Extracted page text data:
===
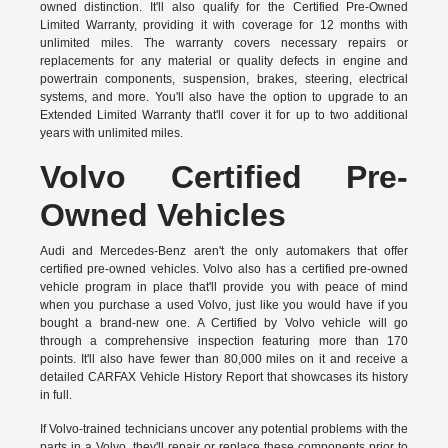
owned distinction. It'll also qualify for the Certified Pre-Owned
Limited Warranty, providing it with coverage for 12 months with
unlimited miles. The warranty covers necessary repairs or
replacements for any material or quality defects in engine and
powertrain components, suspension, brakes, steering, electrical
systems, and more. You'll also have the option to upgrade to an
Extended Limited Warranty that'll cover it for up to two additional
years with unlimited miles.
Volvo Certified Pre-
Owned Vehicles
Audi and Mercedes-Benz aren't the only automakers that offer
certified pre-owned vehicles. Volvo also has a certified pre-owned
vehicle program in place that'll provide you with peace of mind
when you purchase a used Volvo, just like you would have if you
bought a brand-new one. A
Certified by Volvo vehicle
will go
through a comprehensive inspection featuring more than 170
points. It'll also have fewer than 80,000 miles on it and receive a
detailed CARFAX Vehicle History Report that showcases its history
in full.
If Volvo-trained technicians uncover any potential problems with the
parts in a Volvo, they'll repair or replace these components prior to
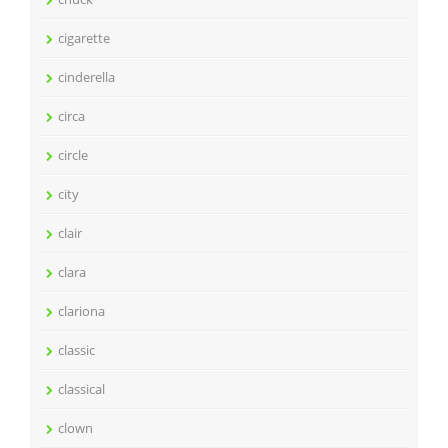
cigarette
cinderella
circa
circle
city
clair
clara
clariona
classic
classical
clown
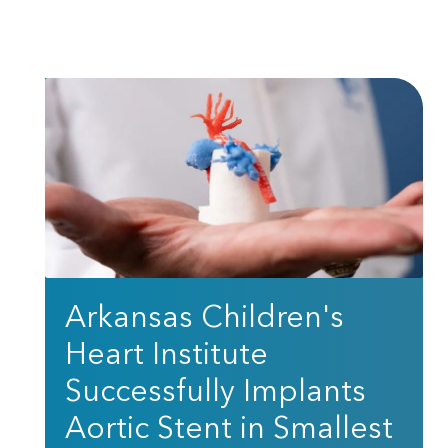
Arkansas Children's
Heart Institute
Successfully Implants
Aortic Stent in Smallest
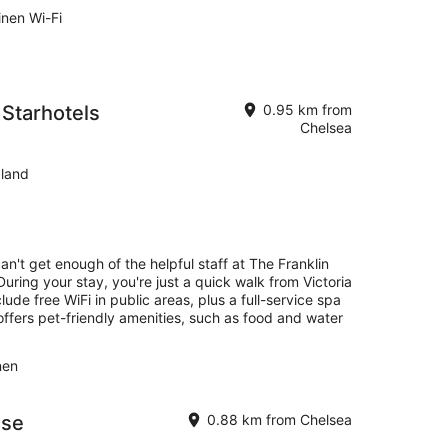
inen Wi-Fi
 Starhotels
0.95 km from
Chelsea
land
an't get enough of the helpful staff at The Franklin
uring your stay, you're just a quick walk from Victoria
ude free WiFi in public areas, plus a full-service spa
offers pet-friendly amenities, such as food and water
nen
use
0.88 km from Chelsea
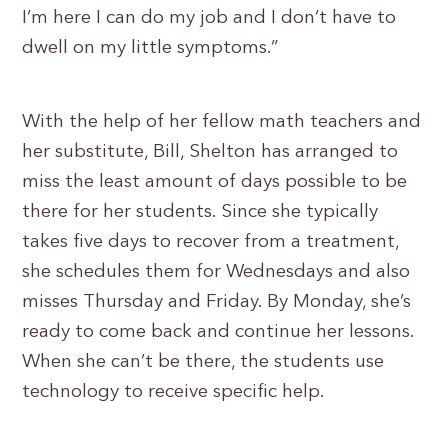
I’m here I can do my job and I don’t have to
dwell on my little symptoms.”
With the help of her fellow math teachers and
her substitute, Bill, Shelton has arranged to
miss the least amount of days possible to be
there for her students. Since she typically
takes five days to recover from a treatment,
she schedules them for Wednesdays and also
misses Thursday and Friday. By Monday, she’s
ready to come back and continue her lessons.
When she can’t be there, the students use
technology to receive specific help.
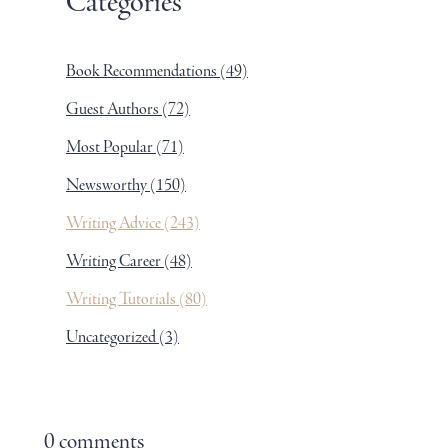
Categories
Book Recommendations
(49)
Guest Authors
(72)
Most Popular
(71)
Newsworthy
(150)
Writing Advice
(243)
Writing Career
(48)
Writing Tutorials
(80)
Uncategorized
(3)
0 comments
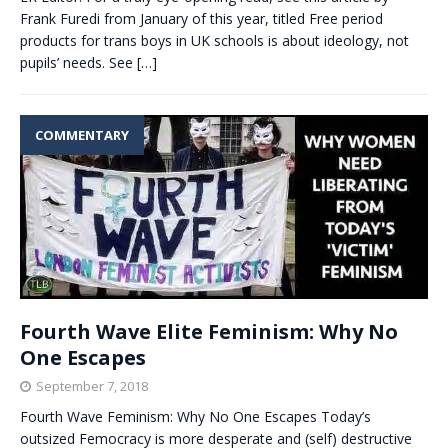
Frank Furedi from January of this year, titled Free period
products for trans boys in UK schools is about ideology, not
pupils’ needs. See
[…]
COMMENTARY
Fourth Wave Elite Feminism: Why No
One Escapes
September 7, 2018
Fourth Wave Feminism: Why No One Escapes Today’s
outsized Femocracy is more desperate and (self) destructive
===
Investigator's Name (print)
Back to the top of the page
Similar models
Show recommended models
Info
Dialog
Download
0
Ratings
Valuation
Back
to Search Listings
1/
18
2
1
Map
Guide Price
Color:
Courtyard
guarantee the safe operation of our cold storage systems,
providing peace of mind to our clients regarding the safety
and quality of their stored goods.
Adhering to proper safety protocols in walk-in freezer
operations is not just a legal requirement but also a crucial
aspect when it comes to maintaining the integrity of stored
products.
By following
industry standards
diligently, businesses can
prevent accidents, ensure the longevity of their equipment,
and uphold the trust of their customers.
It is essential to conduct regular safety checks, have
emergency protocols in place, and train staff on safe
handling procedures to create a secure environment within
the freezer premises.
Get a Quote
===
• [DIRECTIONS] Count the lines above in which the word "models" appears, then state only that count.

• [EXERCISE RESPONSE] 2